Phishing emails and texts are a favourite tactic of fraudsters and are becoming increasingly convincing. YouTube has warned people of a fresh campaign to dupe users into clicking potentially dangerous links.
YouTube is investigating a new email scam which has seen users receive messages from a seemingly authentic account.
The Google-owned company has warned people to be cautious after reports of a phishing campaign claiming to be sharing details of a "new monetisation policy" and "new rules".
Monetisation is what allows creators to make money from their YouTube videos, mainly through adverts.
The emails, sent by a firstname.lastname@example.org address, tell recipients to click on a link for more information.
They are warned that if they do not review the changes within seven days, their account will be restricted.
YouTube has said its teams are investigating.

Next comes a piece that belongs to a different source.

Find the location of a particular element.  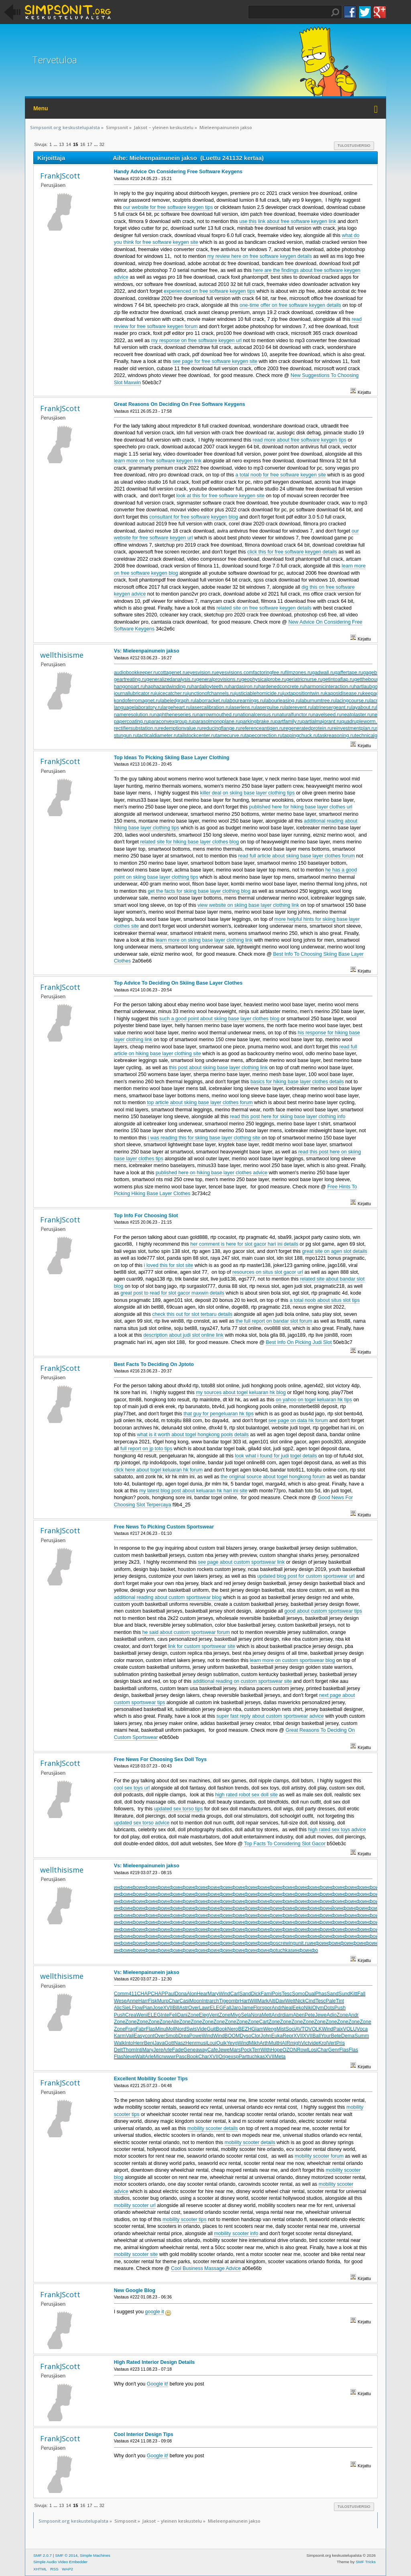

"We're seeing reports of a phishing attempt showing email@example.com as the sender," it tweeted.
"Be cautious & don't download/access any file if you get this email."
How to spot a dodgy email
Phishing emails and texts are a favourite tactic of fraudsters and are becoming increasingly convincing.
They draw you in by looking remarkably legitimate, using things like recognisable branding, and then seek to steal personal information like passwords and payment details.
They are notably common at times when you might expect a raft of certain messages - such as shopping deals from retailers around Black Friday, or during government awareness campaigns.
An important thing to look out for a lot of the time is the domain name of the sender's email address - they are often quite close but with something slightly off.
You should also keep an eye out for misspellings and odd formatting.
If you're at all unsure, it's good practice to go to the website directly, rather than click on any links in the email.
What to do if you suspect you've been scammed
There may come a moment where you think you have been duped.
But there are steps you can take to limit the damage, or prevent any from occurring.
Speaking ahead of Black Friday last year, Mike McLellan of Secureworks told Sky News: "Keep an eye on bank accounts and if you see anything unusual, get in touch with them.
"Banks have got very robust fraud controls these days - and that's why it's best to use credit cards if possible.
"If you think any of your online accounts have been compromised, change the password, and try not to reuse them across different retailers.
"We do recognise that some of these have a technical bar to them, but if nothing else, at least keep an eye on what's happening and be vigilant about your online activity."